All lines of the listing that contain "Stiri" should be shown in full.

[[ Materials provided, beginning ]]

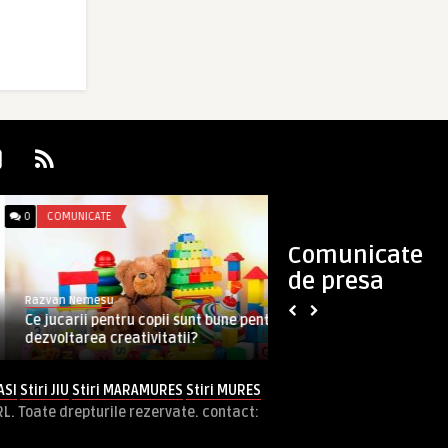
0
COMUNICATE
0
COMUNICATE
Comunicate
de presa
Razvan Nemesu
Razvan
Ce jucarii pentru copii sunt bune pentru
Noi reglementări pr
dezvoltarea creativitatii?
telecomunicații în
ASI
Stiri JIU
Stiri MARAMURES
Stiri MURES
RL. Toate drepturile rezervate. contact:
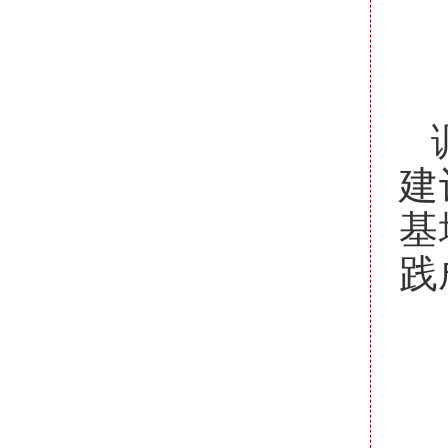
建
基
践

[[ Materials provided, end ]]

■ Solution
Stiri JIU
Stiri MARAMURES
Stiri MURES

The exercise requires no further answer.